According to Saed News, Israel’s economy is showing signs of severe strain under the pressure of ongoing conflict. Unlike Iran, whose revenues rely heavily on oil and commodity exports, Israel’s economy is inherently fragile and vulnerable to disruption from warfare.
Moroccan economist Hashemi Alavi estimates that during the Gaza conflict, Israel spent approximately $260 million daily—a figure that has risen in the latest war due to more expensive military equipment. Simultaneously, commercial activities have slowed dramatically: business operations have been disrupted, tourism halted, and many flights canceled, all contributing to an economic slowdown.

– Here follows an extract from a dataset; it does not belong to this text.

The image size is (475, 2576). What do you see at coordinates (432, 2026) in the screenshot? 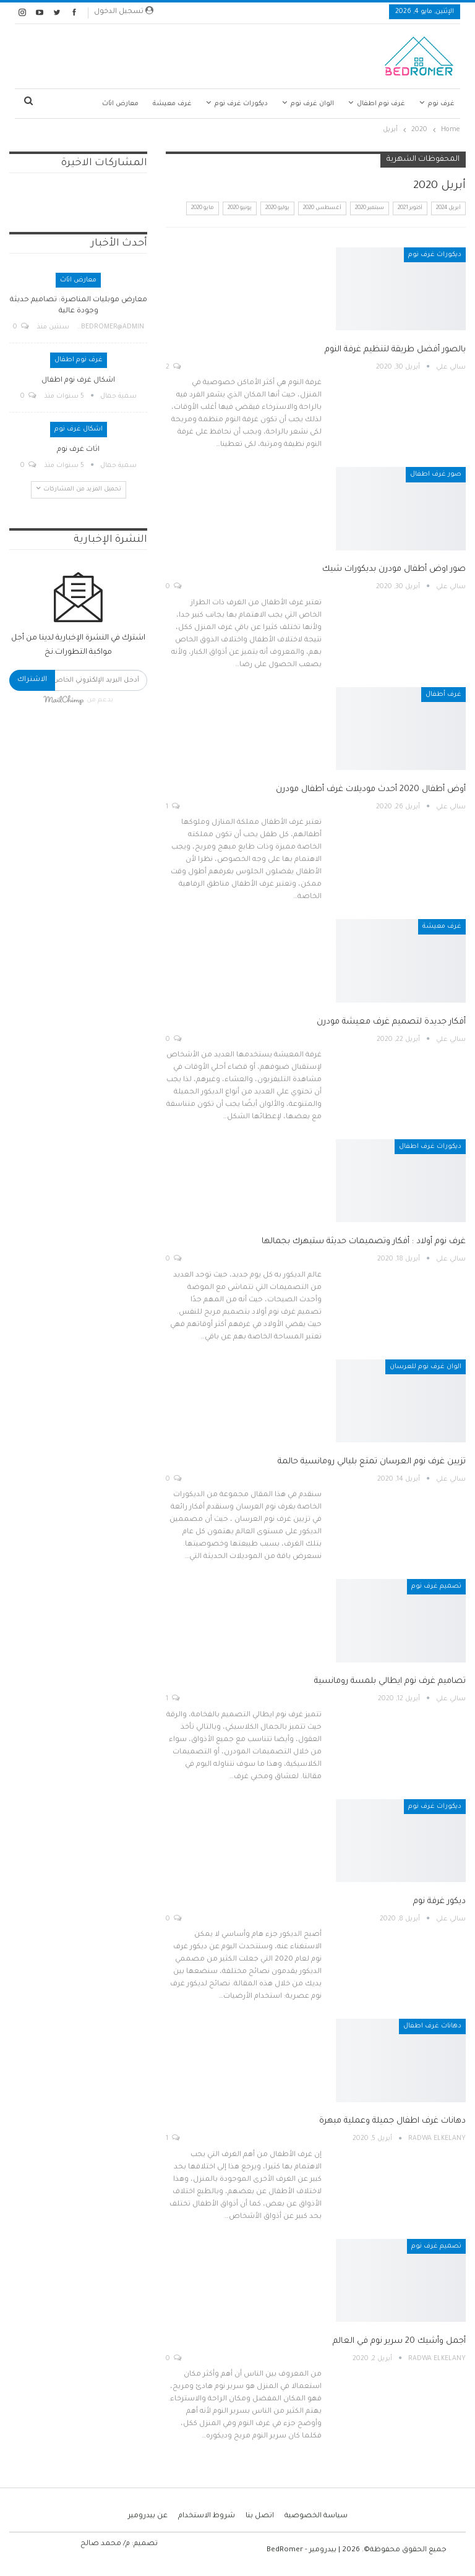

Israel’s labor market, already under stress, faces acute shortages. Mandatory conscription has drawn approximately 360,000 workers—8% of Israel’s workforce—into military service during the Gaza war, many abandoning civilian jobs and severely impacting productivity. Furthermore, many Palestinian and foreign workers, who constitute a significant portion of Israel’s workforce in agriculture and construction, have been barred or fled, creating labor voids difficult to fill.
The result is a substantial underperformance of Israel’s economy relative to its potential output. As the conflict persists, the likelihood of recovery diminishes.

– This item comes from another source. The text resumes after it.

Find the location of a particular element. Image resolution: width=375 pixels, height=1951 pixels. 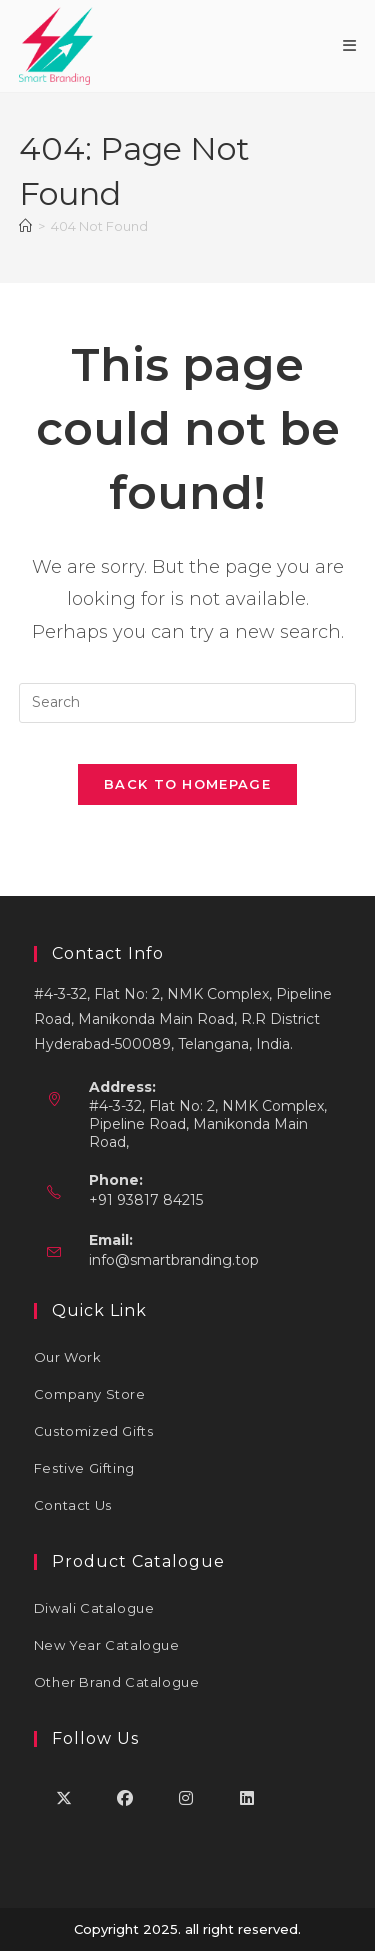 Customized Gifts is located at coordinates (94, 1431).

The situation worsens with disruptions to key infrastructure. The port of Haifa, vital for trade, has been devastated. Israeli gas exports have stalled following Iranian attacks, and vital oil refineries have suffered damage. Tourism, especially in coastal regions, has evaporated. Prominent companies like Intel have announced workforce reductions, citing instability near Gaza.
Consumer spending and household incomes have declined sharply, exacerbated by inflation and the devaluation of the Israeli shekel, which has hit a 14-year low against the U.S. dollar. Major credit rating agencies have warned that prolonged conflict could trigger downgrades, increasing borrowing costs and further deterring investment.
Israel’s tech sector, accounting for half of its exports but employing only 10% of the workforce, has also been disrupted. Many tech workers have been conscripted, further hampering this crucial economic engine.
Compounding fiscal challenges are internal political divisions over budget allocations, with tensions rising over subsidies to ultra-Orthodox parties and settlement-supporting factions—groups whose members often do not serve in the military or workforce, further straining state resources.
The government has accrued significant debt following the Gaza conflict and faces mounting pressure to extend subsidies to businesses and households. Analysts caution that without a swift resolution, Israel faces a looming macroeconomic crisis.
In summary, the Israeli economy is absorbing a severe dual shock to supply and demand. Experts warn that if hostilities persist for a year, the economic toll could reach 10% of GDP—an unsustainable burden that risks fracturing Israel’s economic foundation under the weight of war.